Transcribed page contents
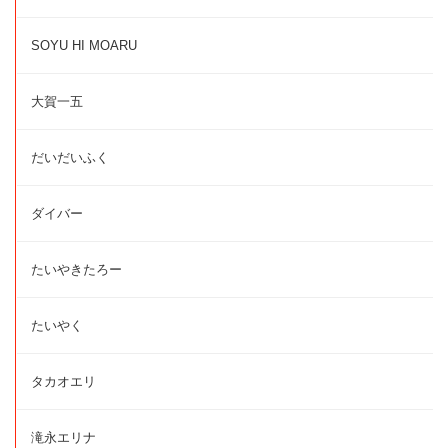
SOYU HI MOARU
大賀一五
だいだいふく
ダイバー
たいやきたろー
たいやく
タカオエリ
滝永エリナ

▶ **Problem requirements**
All of the entries above are to be restated word for word, minus the images.

▶ **Answer to this task**
SOYU HI MOARU
大賀一五
だいだいふく
ダイバー
たいやきたろー
たいやく
タカオエリ
滝永エリナ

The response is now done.